▶ **What you have to do**
Your answer should consist of the lines in the data below that contain "Tempor".
***
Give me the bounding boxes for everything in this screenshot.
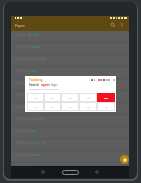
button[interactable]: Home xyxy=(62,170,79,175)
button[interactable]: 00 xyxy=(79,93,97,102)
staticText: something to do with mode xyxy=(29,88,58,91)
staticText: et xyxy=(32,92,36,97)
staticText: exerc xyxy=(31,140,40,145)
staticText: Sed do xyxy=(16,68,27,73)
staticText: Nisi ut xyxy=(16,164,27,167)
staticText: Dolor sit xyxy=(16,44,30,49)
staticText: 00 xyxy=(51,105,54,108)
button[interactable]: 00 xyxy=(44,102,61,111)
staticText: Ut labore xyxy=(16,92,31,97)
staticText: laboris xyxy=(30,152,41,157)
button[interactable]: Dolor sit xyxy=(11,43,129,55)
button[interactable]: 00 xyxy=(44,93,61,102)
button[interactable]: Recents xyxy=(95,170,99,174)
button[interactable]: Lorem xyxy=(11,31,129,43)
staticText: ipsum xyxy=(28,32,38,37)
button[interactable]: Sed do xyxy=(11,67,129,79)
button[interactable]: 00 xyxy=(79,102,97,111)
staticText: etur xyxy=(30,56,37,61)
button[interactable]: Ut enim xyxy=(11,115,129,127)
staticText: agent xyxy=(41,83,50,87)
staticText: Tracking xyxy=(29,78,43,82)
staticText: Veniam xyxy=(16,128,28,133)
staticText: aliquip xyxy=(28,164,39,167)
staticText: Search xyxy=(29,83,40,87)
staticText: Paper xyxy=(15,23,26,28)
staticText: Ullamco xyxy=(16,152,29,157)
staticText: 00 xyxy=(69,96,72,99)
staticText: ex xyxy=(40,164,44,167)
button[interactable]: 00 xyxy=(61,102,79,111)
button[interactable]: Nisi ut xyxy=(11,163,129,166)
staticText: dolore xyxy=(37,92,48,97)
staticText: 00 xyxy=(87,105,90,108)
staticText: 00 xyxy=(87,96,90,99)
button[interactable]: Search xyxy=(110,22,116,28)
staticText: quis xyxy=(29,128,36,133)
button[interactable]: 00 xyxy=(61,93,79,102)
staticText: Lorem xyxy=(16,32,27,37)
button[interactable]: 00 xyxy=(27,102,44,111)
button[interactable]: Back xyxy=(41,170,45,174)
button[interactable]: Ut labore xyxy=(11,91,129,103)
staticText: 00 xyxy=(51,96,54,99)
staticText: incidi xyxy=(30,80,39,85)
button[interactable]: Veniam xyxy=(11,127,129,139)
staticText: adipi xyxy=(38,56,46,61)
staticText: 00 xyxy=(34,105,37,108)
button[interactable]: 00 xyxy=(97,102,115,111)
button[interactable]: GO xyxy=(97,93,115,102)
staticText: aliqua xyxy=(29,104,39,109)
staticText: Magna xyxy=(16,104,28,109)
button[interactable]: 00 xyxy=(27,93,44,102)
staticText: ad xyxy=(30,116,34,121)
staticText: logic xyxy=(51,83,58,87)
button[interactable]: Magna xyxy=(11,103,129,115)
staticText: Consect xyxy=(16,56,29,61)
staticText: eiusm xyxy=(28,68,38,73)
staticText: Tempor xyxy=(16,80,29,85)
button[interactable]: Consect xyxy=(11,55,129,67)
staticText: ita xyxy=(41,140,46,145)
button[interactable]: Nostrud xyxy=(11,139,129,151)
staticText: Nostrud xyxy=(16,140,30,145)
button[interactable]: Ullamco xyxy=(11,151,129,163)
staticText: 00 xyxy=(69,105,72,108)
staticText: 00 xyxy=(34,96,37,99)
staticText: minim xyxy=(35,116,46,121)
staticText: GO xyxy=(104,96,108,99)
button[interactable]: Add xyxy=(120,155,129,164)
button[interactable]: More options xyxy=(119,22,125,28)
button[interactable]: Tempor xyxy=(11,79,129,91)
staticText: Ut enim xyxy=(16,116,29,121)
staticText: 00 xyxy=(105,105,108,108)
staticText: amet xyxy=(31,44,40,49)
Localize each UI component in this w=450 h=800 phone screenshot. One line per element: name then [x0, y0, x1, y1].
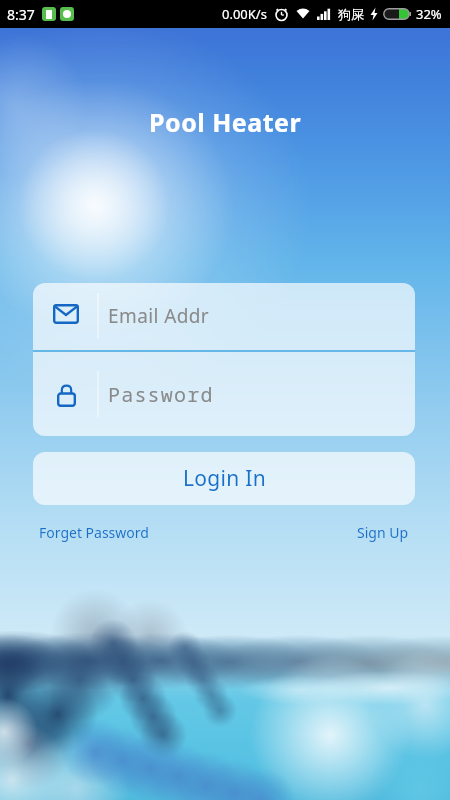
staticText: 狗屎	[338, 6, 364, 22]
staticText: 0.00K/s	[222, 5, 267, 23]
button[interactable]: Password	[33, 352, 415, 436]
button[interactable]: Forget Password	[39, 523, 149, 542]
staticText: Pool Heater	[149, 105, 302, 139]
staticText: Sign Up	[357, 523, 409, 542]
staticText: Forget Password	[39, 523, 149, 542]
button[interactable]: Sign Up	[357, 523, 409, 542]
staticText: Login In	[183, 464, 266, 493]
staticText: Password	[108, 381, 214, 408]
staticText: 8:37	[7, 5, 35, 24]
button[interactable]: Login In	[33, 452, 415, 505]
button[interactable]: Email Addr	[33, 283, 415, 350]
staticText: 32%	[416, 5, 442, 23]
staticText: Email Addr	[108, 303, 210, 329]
***
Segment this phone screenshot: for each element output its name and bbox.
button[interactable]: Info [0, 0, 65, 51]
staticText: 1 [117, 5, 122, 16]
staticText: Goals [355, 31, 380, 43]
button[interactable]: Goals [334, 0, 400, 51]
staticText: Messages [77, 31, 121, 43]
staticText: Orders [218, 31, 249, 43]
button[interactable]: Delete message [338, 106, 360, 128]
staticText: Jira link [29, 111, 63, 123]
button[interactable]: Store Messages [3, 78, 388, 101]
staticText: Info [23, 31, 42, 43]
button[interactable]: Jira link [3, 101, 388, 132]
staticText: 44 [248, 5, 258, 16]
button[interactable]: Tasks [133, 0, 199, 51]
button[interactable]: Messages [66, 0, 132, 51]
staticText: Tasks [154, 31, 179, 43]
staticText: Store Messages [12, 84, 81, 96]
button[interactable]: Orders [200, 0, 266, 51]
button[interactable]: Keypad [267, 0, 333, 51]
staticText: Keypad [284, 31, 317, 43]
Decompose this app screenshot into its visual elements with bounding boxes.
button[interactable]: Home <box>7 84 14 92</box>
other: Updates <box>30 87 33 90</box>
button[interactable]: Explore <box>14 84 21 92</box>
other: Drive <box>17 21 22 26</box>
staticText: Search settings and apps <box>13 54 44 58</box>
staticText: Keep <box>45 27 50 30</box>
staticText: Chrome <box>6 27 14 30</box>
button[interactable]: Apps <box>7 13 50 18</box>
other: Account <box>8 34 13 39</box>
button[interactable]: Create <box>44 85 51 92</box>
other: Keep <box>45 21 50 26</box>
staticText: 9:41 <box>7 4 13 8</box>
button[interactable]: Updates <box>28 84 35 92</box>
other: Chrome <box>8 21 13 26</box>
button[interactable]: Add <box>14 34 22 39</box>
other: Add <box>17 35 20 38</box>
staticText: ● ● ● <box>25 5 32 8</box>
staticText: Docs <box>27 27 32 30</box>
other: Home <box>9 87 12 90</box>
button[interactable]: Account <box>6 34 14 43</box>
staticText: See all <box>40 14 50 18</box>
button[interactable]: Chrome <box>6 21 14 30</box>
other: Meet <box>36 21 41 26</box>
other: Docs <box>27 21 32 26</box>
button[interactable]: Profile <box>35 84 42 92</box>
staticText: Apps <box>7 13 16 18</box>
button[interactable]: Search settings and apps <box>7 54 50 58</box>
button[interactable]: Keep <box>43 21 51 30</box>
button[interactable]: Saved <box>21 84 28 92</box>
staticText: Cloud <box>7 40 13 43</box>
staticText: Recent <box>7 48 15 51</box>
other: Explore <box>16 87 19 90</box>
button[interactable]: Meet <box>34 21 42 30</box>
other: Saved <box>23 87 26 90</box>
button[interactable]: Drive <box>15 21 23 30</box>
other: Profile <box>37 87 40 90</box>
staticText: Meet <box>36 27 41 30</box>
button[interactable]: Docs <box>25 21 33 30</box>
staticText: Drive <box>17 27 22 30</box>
***
▶ **Result of the exercise**
staticText: Tempor xyxy=(16,80,29,85)
button[interactable]: Tempor xyxy=(11,79,129,91)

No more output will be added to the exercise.